34. Miss Murphy refers us to a number of authorities: Brewer v Brewer; Jordan v Jordan and Smith v Smith, and I mean no disrespect to her or to her argument when I say that I do not find them helpful in assessing sentence in this particular case. Each case of course turns on its own fact. There are numerous cases in the books which one can find sentences of varying lengths or varying offences and, in my judgment, an experienced circuit judge is entitled to make an assessment of the seriousness of the case before him and to sentence appropriately. In my judgment, that is what Judge Waine did. Other judges might have imposed a slightly lesser sentence, some I suppose might have imposed slightly more. But it seems to me that the sentence imposed by the judge in this case was well within the bracket and for the events in question. The appellant simply cannot complain that a sentence of six months overall was excessive in the circumstances.

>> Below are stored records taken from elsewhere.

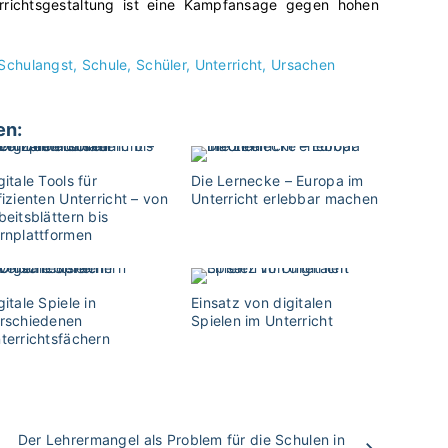
rrichtsgestaltung ist eine Kampfansage gegen hohen
Schulangst
Schule
Schüler
Unterricht
Ursachen
en:
gitale Tools für
Die Lernecke – Europa im
fizienten Unterricht – von
Unterricht erlebbar machen
beitsblättern bis
rnplattformen
gitale Spiele in
Einsatz von digitalen
rschiedenen
Spielen im Unterricht
terrichtsfächern
Der Lehrermangel als Problem für die Schulen in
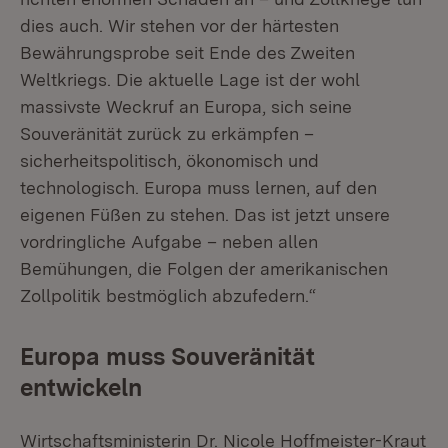
dies auch. Wir stehen vor der härtesten
Bewährungsprobe seit Ende des Zweiten
Weltkriegs. Die aktuelle Lage ist der wohl
massivste Weckruf an Europa, sich seine
Souveränität zurück zu erkämpfen –
sicherheitspolitisch, ökonomisch und
technologisch. Europa muss lernen, auf den
eigenen Füßen zu stehen. Das ist jetzt unsere
vordringliche Aufgabe – neben allen
Bemühungen, die Folgen der amerikanischen
Zollpolitik bestmöglich abzufedern.“
Europa muss Souveränität
entwickeln
Wirtschaftsministerin Dr. Nicole Hoffmeister-Kraut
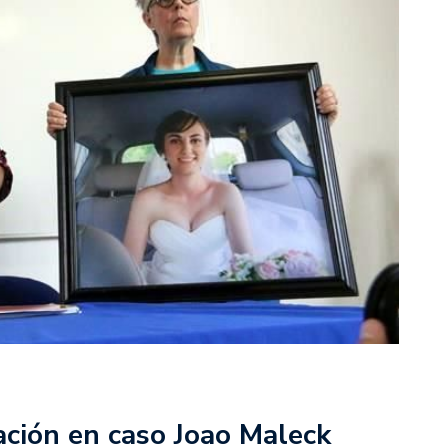
ación en caso Joao Maleck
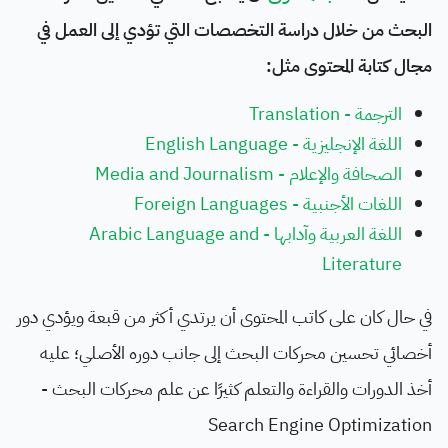
البحث من خلال دراسة التخصصات التي تؤدي إلى العمل في
مجال كتابة المحتوى مثل:
الترجمة - Translation
اللغة الإنجليزية - English Language
الصحافة والإعلام - Media and Journalism
اللغات الأجنبية - Foreign Languages
اللغة العربية وآدابها - Arabic Language and
Literature
في حال كان على كاتب المحتوى أن يرتدي أكثر من قبعة ويؤدي دور
أخصائي تحسين محركات البحث إلى جانب دوره الأصلي؛ عليه
أخذ الدورات والقراءة والتعلم كثيرًا عن علم محركات البحث -
Search Engine Optimization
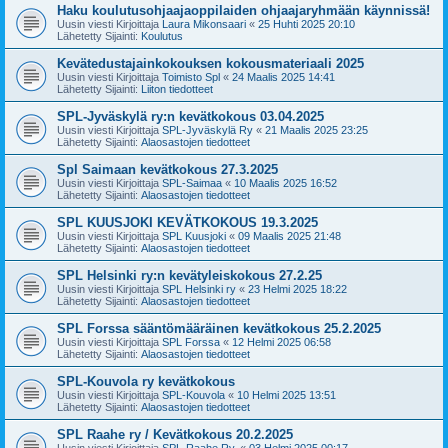
Haku koulutusohjaajaoppilaiden ohjaajaryhmään käynnissä!
Uusin viesti Kirjoittaja
Laura Mikonsaari
«
25 Huhti 2025 20:10
Lähetetty Sijainti:
Koulutus
Kevätedustajainkokouksen kokousmateriaali 2025
Uusin viesti Kirjoittaja
Toimisto Spl
«
24 Maalis 2025 14:41
Lähetetty Sijainti:
Liiton tiedotteet
SPL-Jyväskylä ry:n kevätkokous 03.04.2025
Uusin viesti Kirjoittaja
SPL-Jyväskylä Ry
«
21 Maalis 2025 23:25
Lähetetty Sijainti:
Alaosastojen tiedotteet
Spl Saimaan kevätkokous 27.3.2025
Uusin viesti Kirjoittaja
SPL-Saimaa
«
10 Maalis 2025 16:52
Lähetetty Sijainti:
Alaosastojen tiedotteet
SPL KUUSJOKI KEVÄTKOKOUS 19.3.2025
Uusin viesti Kirjoittaja
SPL Kuusjoki
«
09 Maalis 2025 21:48
Lähetetty Sijainti:
Alaosastojen tiedotteet
SPL Helsinki ry:n kevätyleiskokous 27.2.25
Uusin viesti Kirjoittaja
SPL Helsinki ry
«
23 Helmi 2025 18:22
Lähetetty Sijainti:
Alaosastojen tiedotteet
SPL Forssa sääntömääräinen kevätkokous 25.2.2025
Uusin viesti Kirjoittaja
SPL Forssa
«
12 Helmi 2025 06:58
Lähetetty Sijainti:
Alaosastojen tiedotteet
SPL-Kouvola ry kevätkokous
Uusin viesti Kirjoittaja
SPL-Kouvola
«
10 Helmi 2025 13:51
Lähetetty Sijainti:
Alaosastojen tiedotteet
SPL Raahe ry / Kevätkokous 20.2.2025
Uusin viesti Kirjoittaja
SPL-Raahe Ry.
«
03 Helmi 2025 00:17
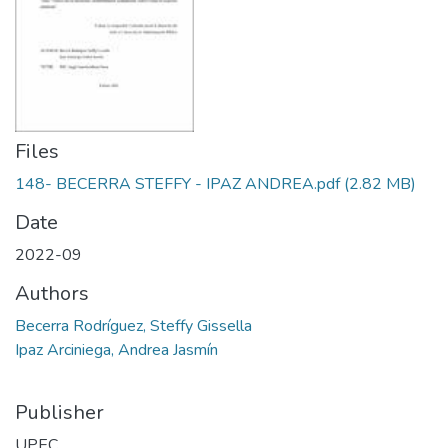
Files
148- BECERRA STEFFY - IPAZ ANDREA.pdf
(2.82 MB)
Date
2022-09
Authors
Becerra Rodríguez, Steffy Gissella
Ipaz Arciniega, Andrea Jasmín
Publisher
UPEC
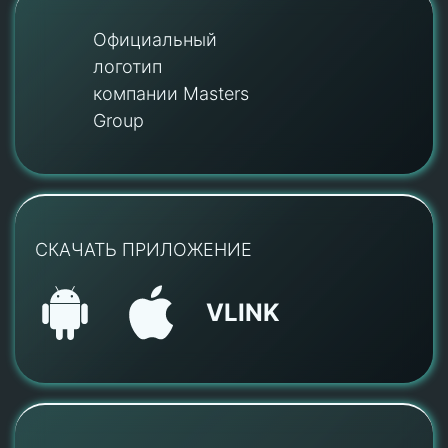
Официальный
логотип
компании Masters
Group
СКАЧАТЬ ПРИЛОЖЕНИЕ
VLINK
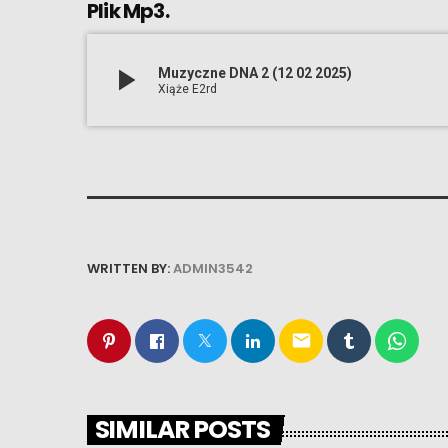
Plik Mp3.
play_arrow
Muzyczne DNA 2 (12 02 2025)
Xiąże E2rd
WRITTEN BY:
ADMIN3542
email
SIMILAR POSTS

I am very clearly of the view, as was the judge, that the time spent on remand prior to sentence by the judge should plainly count against the overall sentence which the appellant has received, and if and in so far as the prison authorities are failing to take those into account adumbrate as they were by the judge and notified by notice by this court, it would be my view, subject to my Lord's view and he is much more experienced in criminal law than I am, that this court should make it very plain that in relation to the six-month sentence any day spent by the appellant on remand prior to sentence should count towards his sentence.

35. As I indicated earlier, I would like to pay tribute the to way Miss Murphy has conducted the appellant's case this afternoon. She had has taken every point that could possibly be taken with care, skill and moderation, and I do not think his case could have been put better. But having examined as I hope with some care I have come to the clear view that the judge was entitled to adopt the course that he did, he was entitled to impose the sentence that he did and in those circumstances this appeal should be dismissed.

36. LORD JUSTICE KEENE: I agree. I, too, was initially concerned about the lack of legal representation of the appellant at the hearing on 4 July. It is clearly desirable that anyone at risk of committal to prison should, if possible, enjoy such representation.

37. However, this is very much a matter of discretion for the judge when it comes to ordering an adjournment to achieve such representations. I bear in mind that it was wholly uncertain when, if at all, the matter could be dealt with in circumstances in which the appellant would have enjoyed legal representation. It was in everybody's interest that the matter be dealt with as soon as possible consistent with the interests of justice. This was not, as my Lord has pointed out, a complicated case.

38. I conclude, therefore, the judge's decision to refuse an adjournment was one which he was entitled to make in the circumstances of this case. It follows that this appeal will be dismissed both as to committal and as to the length of sentence. The court does, however, direct that time spent on remand before 4 July 2006 is to be taken into account in calculating the period of sentence served.

(Appeal dismissed; assessment of appellant's publicly-funded costs).